I am currently learning paillier cryptosystem,and have two questions about random r.I use the characteristics of homomorphic addition to obtain the product of two ciphertexts C and the corresponding plaintext P.

  1. Assuming I know the private key,how can I calculate r?(I want to know more details about how to calculate r)
  2. If I get r and send it to another person who only knows the public key, can he use (P,r) encryption to get ciphertext C to prove that my decryption operation is correct?
  • $\begingroup$ calculate $r$? What you mean. $r$ is chosen uniformly from $\mathcal{Z}_N$ to achieve the semantic security. $\endgroup$
    – kelalaka
    Commented Nov 27, 2018 at 9:46
  • $\begingroup$ @kelalaka Thanks for your comment, I mean how to recover random r based on plaintext, ciphertext and private key. $\endgroup$
    – shascc
    Commented Nov 27, 2018 at 11:51

2 Answers 2


Let $C$ be the ciphertext and let $N$ be the public key.
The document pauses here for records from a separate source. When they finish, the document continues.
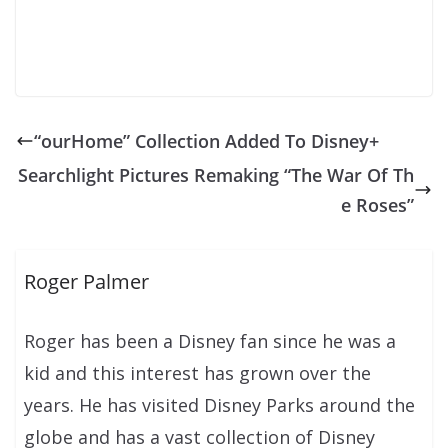
“ourHome” Collection Added To Disney+
Searchlight Pictures Remaking “The War Of Th
e Roses”
Roger Palmer
Roger has been a Disney fan since he was a
kid and this interest has grown over the
years. He has visited Disney Parks around the
globe and has a vast collection of Disney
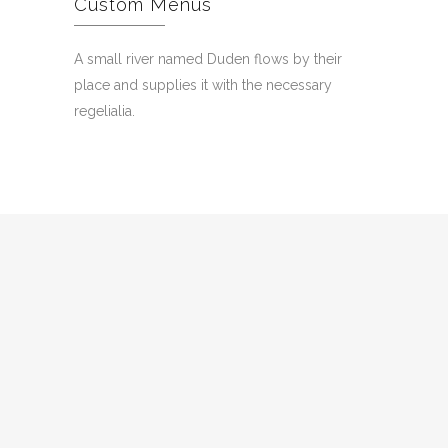
Custom Menus
A small river named Duden flows by their
place and supplies it with the necessary
regelialia.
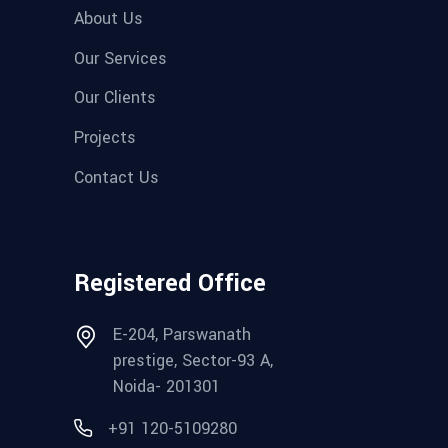
About Us
Our Services
Our Clients
Projects
Contact Us
Registered Office
E-204, Parswanath
prestige, Sector-93 A,
Noida- 201301
+91 120-5109280‬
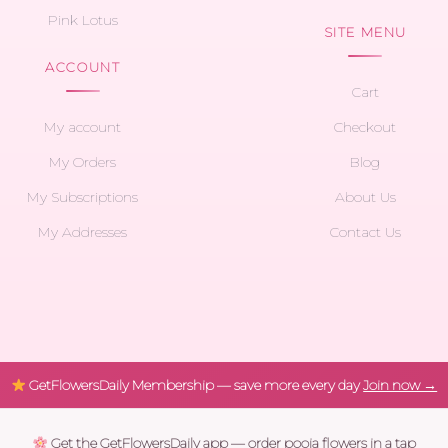
Pink Lotus
SITE MENU
ACCOUNT
Cart
My account
Checkout
My Orders
Blog
My Subscriptions
About Us
My Addresses
Contact Us
GetFlowersDaily Membership — save more every day
Join now →
Get the GetFlowersDaily app — order pooja flowers in a tap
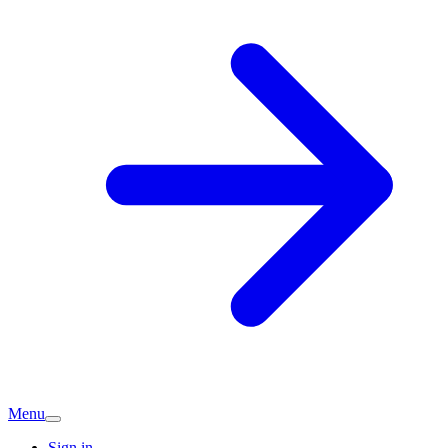
Menu
Sign in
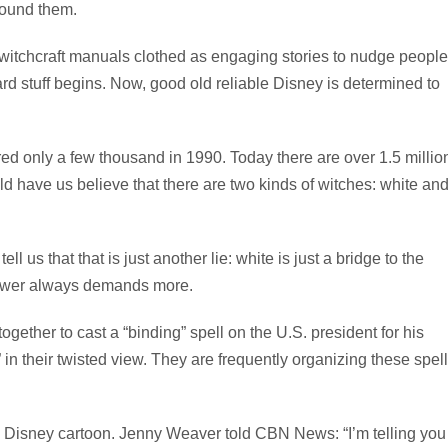
around them.
 witchcraft manuals clothed as engaging stories to nudge people
hard stuff begins. Now, good old reliable Disney is determined to
ed only a few thousand in 1990. Today there are over 1.5 millio
 have us believe that there are two kinds of witches: white an
 us that that is just another lie: white is just a bridge to the
 power always demands more.
gether to cast a “binding” spell on the U.S. president for his
in their twisted view. They are frequently organizing these spel
 Disney cartoon. Jenny Weaver told CBN News: “I’m telling you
Thus, $C=(1+N)^m \cdot r^N \bmod N^2$ for some message $m$. We want to recover $r$ given the private key $\phi(N)$. This can be achieved by first computing $C'$ as an encryption of 0. To do this, decrypt to get $P$ and then take $C'=C\cdot (1-P\cdot N)\bmod N^2$ (this is scalar subtraction). Next, compute $M = N^{-1}\bmod \phi(N)$ and finally we have $r = {C'}^M\bmod N$. This works since ${C'}^M = r^{N\cdot M} = r^{1+k\cdot\phi(N)} = r \cdot (r^{\phi(N)})^k= r \bmod N$ since the order of $\mathbb{Z}_N^*$ is $\phi(N)$.
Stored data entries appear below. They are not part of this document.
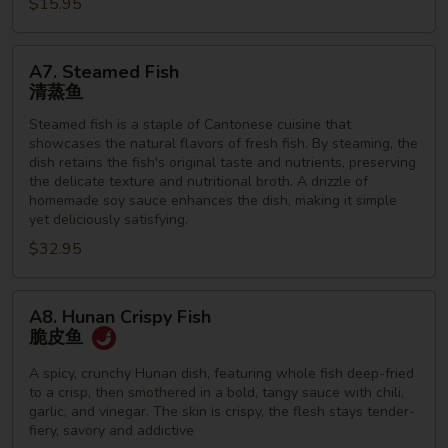
虾
$15.95
A7.
A7. Steamed Fish
Steamed
清蒸鱼
Fish
Steamed fish is a staple of Cantonese cuisine that
清
showcases the natural flavors of fresh fish. By steaming, the
蒸
dish retains the fish's original taste and nutrients, preserving
鱼
the delicate texture and nutritional broth. A drizzle of
homemade soy sauce enhances the dish, making it simple
yet deliciously satisfying.
$32.95
A8.
A8. Hunan Crispy Fish
Hunan
脆皮鱼
Crispy
Fish
A spicy, crunchy Hunan dish, featuring whole fish deep-fried
to a crisp, then smothered in a bold, tangy sauce with chili,
脆
garlic, and vinegar. The skin is crispy, the flesh stays tender-
皮
fiery, savory and addictive
鱼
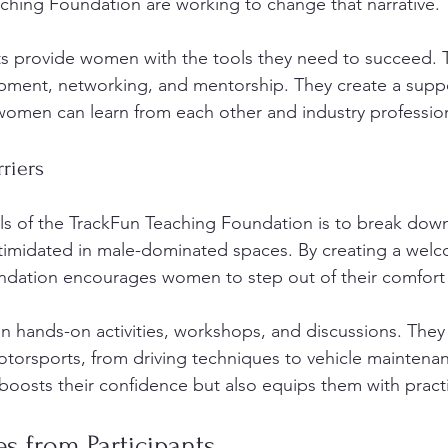
aching Foundation are working to change that narrative. 
provide women with the tools they need to succeed. 
opment, networking, and mentorship. They create a suppo
omen can learn from each other and industry profession
riers
s of the TrackFun Teaching Foundation is to break down 
timidated in male-dominated spaces. By creating a welc
ndation encourages women to step out of their comfort
in hands-on activities, workshops, and discussions. They
otorsports, from driving techniques to vehicle maintenan
oosts their confidence but also equips them with practica
es from Participants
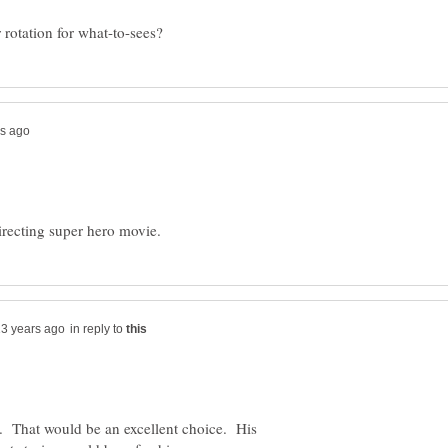
in reply to
 That would be an excellent choice. His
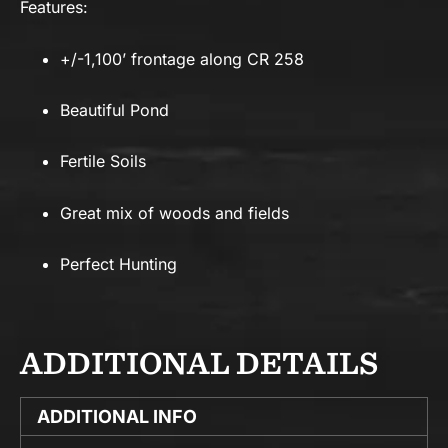
Features:
+/-1,100’ frontage along CR 258
Beautiful Pond
Fertile Soils
Great mix of woods and fields
Perfect Hunting
ADDITIONAL DETAILS
ADDITIONAL INFO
Regarding your second question, if you give someone $P$ and $r$ then they can just re-encrypt using $r$ and compare to $C$. This would prove that decryption is correct, but is not zero-knowledge. In case zero-knowledge is needed, this is also possible (and very efficient) in Paillier.

  • $\begingroup$ It is strange that Wikipedia propose to choose $r\mod N^2$ while $r^N\mod N^2$ depends on $r\mod N$ only. $\endgroup$ Commented Sep 29, 2019 at 12:15
  • $\begingroup$ Is there a reason why you assume G to be equal to N + 1? $\endgroup$
    – UTF-8
    Commented Aug 26, 2021 at 14:22
  • $\begingroup$ This is what Damgard-Jurik propose and it has many advantages. $\endgroup$ Commented Aug 28, 2021 at 17:51

The existing answer relies on the assumption that $G$ is equal to $N + 1$. If this is not the case, you can introduce a corrective factor of $(\frac{(1+N)}{g})^P$ that is multiplied to $C'$ to get the correct randomness.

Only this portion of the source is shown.